Depression hits half the population

Just one day after Norway was ranked as the best country in the world in which to live comes news that roughly half of all Norwegians will suffer depression or anxiety at some point in their lives. Psychiatric ailments have taken over as the country’s most widespread, and expensive, in the health care sector.

It’s a paradox of sorts: This year’s United Nations Human Development report,released on Monday, claims that Norwegians enjoy the highest life expectancy, literacy and income potential in the world. That apparently doesn’t mean they’re happy.

Depression and anxiety are the new folkesykdom , or national illnesses, say researchers at the state public health institute Folkehelseinstituttet . In a report issued this week, the institute claims that mental health problems are also costing society dearly because they can crop up early in life, often lead to long-term sick leave and expensive treatment programs. Patients also can suffer relapses, because of the chronic nature of their illness.

The study notes how alarmingly common diagnoses of depression and anxiety ( angst ) have become in Norway: They are the main cause of around a third of all sick leaves, affecting at least 100,000 persons at any given time.
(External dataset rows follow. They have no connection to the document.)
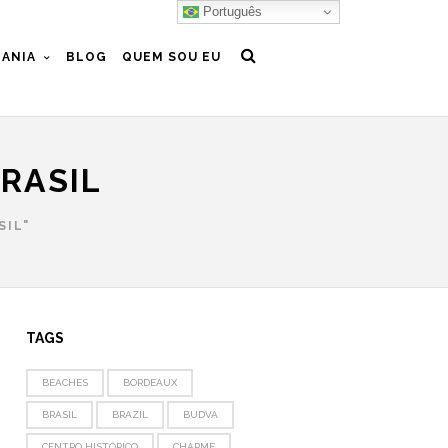
Português
ANIA
BLOG
QUEM SOU EU
RASIL
SIL"
TAGS
BEACHES
BORDEAUX
BRASIL
BRAZIL
BUDVA
CENTRO HISTÓRICO
CHARME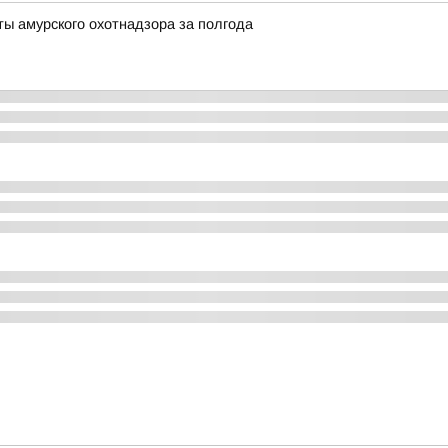
ты амурского охотнадзора за полгода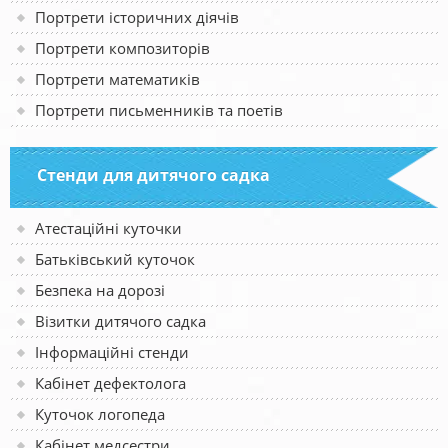
Портрети історичних діячів
Портрети композиторів
Портрети математиків
Портрети письменників та поетів
Стенди для дитячого садка
Атестаційні куточки
Батьківський куточок
Безпека на дорозі
Візитки дитячого садка
Інформаційні стенди
Кабінет дефектолога
Куточок логопеда
Кабінет медсестри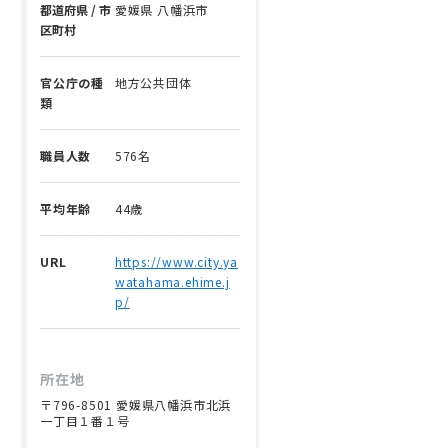
都道府県 / 市
愛媛県 八幡浜市
区町村
官公庁の種
地方公共団体
類
職員人数
576名
平均年齢
44歳
URL
https://www.city.ya
watahama.ehime.j
p/
所在地
〒796-8501 愛媛県八幡浜市北浜
一丁目１番１号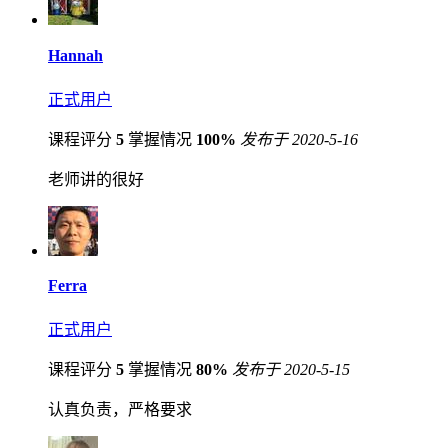
Hannah
正式用户
课程评分
5
掌握情况
100%
发布于 2020-5-16
老师讲的很好
Ferra
正式用户
课程评分
5
掌握情况
80%
发布于 2020-5-15
认真负责，严格要求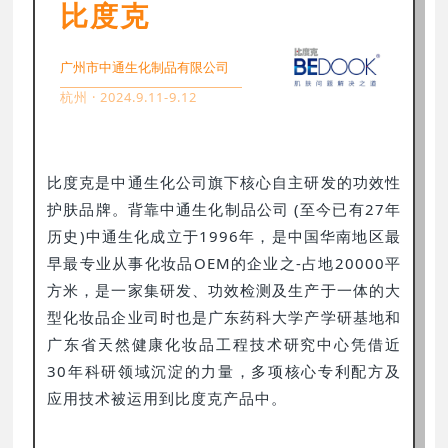
比度克
广州市中通生化制品有限公司
杭州 · 2024.9.11-9.12
比度克是中通生化公司旗下核心自主研发的功效性
护肤品牌。背靠中通生化制品公司 (至今已有27年
历史)中通生化成立于1996年，是中国华南地区最
早最专业从事化妆品OEM的企业之-占地20000平
方米，是一家集研发、功效检测及生产于一体的大
型化妆品企业司时也是广东药科大学产学研基地和
广东省天然健康化妆品工程技术研究中心凭借近
30年科研领域沉淀的力量，多项核心专利配方及
应用技术被运用到比度克产品中。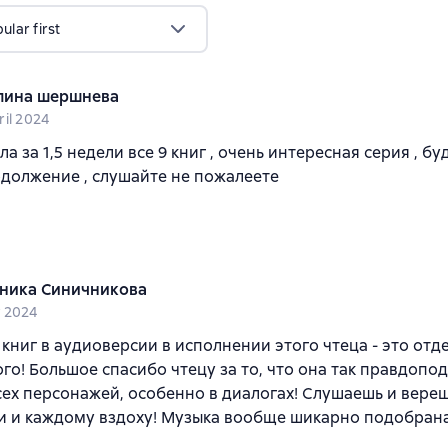
lar first
лина шершнева
ril 2024
а за 1,5 недели все 9 книг , очень интересная серия , бу
должение , слушайте не пожалеете
ника Синичникова
 2024
 книг в аудиоверсии в исполнении этого чтеца - это отд
го! Большое спасибо чтецу за то, что она так правдопо
ех персонажей, особенно в диалогах! Слушаешь и вере
 и каждому вздоху! Музыка вообще шикарно подобрана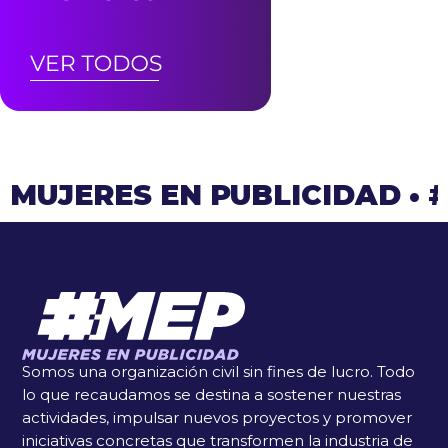
MUJERES EN PUBLICIDAD
•
Somos una organización civil sin fines de lucro. Todo
lo que recaudamos se destina a sostener nuestras
actividades, impulsar nuevos proyectos y promover
iniciativas concretas que transformen la industria de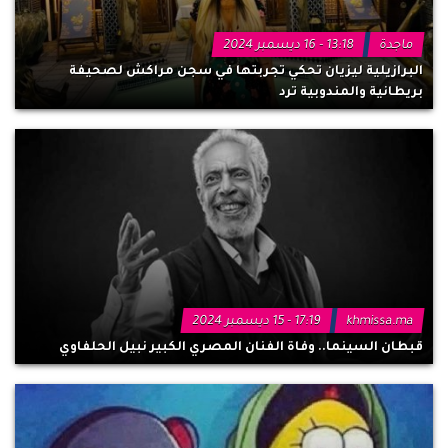
ماجدة
13:18 - 16 ديسمبر 2024
البرازيلية ليزيان تحكي تجربتها في سجن مراكش لصحيفة
بريطانية والمندوبية ترد
khmissa.ma
17:19 - 15 ديسمبر 2024
قبطان السينما.. وفاة الفنان المصري الكبير نبيل الحلفاوي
“There’s no single factor that can clarify why so many suffer depression,” division director Arne Holte of the health institute told newspaper Aftenposten . There are many factors that can put people at risk, he noted, and it’s when they build up that people can get sick.

Holte also stressed that Norwegians don’t necessarily suffer more depression than people in other countries. The World Health Organisation is also ringing alarms on a global basis, pointing out that depression robs people of healthy years more than any other illness in the western world.

“But we are more aware of depression in Norway and there’s greater acceptance of it than elsewhere,” Holte said. “Moreover, the quality of life, joy and satisfaction are relatively independent of wealth, as long as you don’t live in one of the world’s poorest countries.”

Money doesn’t buy happiness, in other words, but plenty of it is being pumped into the health care sector. Norway’s psychiatric programs are often the target of criticism, and the health care sector is routinely accused of offering insufficient care. Holte reports that the government nonetheless has been investing heavily in mental health, spending as much as NOK 30 billion (about USD 5 billion) over the past 10 years to improve psychiatric health care.

He noted, however, that psychiatric illness are costing as much as NOK 70 billion every year, and the amount is rising.